### Required work
Starting with the line that holds "invalidate your driving privileges and you", copy out each remaining line of the listing below, up to and including the last one, and include nothing else.

### Records shown
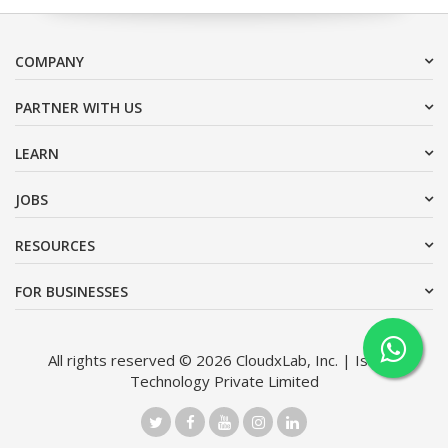
COMPANY
PARTNER WITH US
LEARN
JOBS
RESOURCES
FOR BUSINESSES
All rights reserved © 2026 CloudxLab, Inc. | Issimo
Technology Private Limited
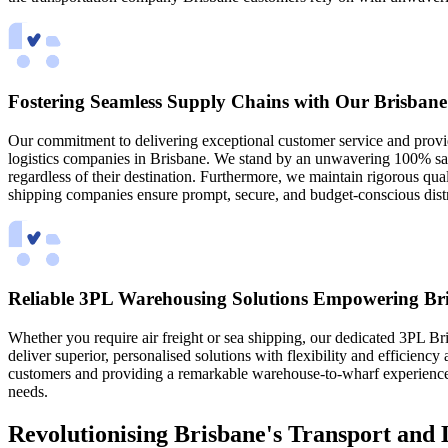
Fostering Seamless Supply Chains with Our Brisbane
Our commitment to delivering exceptional customer service and providi
logistics companies in Brisbane. We stand by an unwavering 100% sati
regardless of their destination. Furthermore, we maintain rigorous qual
shipping companies ensure prompt, secure, and budget-conscious distr
Reliable 3PL Warehousing Solutions Empowering Bri
Whether you require air freight or sea shipping, our dedicated 3PL B
deliver superior, personalised solutions with flexibility and efficienc
customers and providing a remarkable warehouse-to-wharf experience. 
needs.
Revolutionising Brisbane's Transport and 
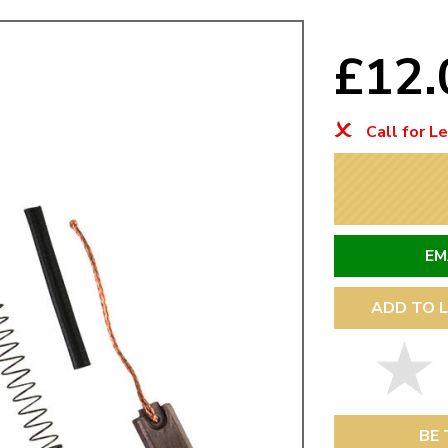
Mk1 Golf
£12
Call for L
EM
ADD TO L
Free Shipping
Easy Returns
When you spend over £50
Just call for a return
BE 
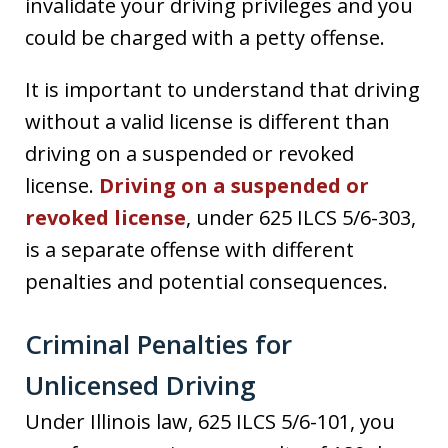
invalidate your driving privileges and you
could be charged with a petty offense.
It is important to understand that driving
without a valid license is different than
driving on a suspended or revoked
license.
Driving on a suspended or
revoked license
, under 625 ILCS 5/6-303,
is a separate offense with different
penalties and potential consequences.
Criminal Penalties for
Unlicensed Driving
Under Illinois law, 625 ILCS 5/6-101, you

### Task response
invalidate your driving privileges and you
could be charged with a petty offense.
It is important to understand that driving
without a valid license is different than
driving on a suspended or revoked
license.
Driving on a suspended or
revoked license
, under 625 ILCS 5/6-303,
is a separate offense with different
penalties and potential consequences.
Criminal Penalties for
Unlicensed Driving
Under Illinois law, 625 ILCS 5/6-101, you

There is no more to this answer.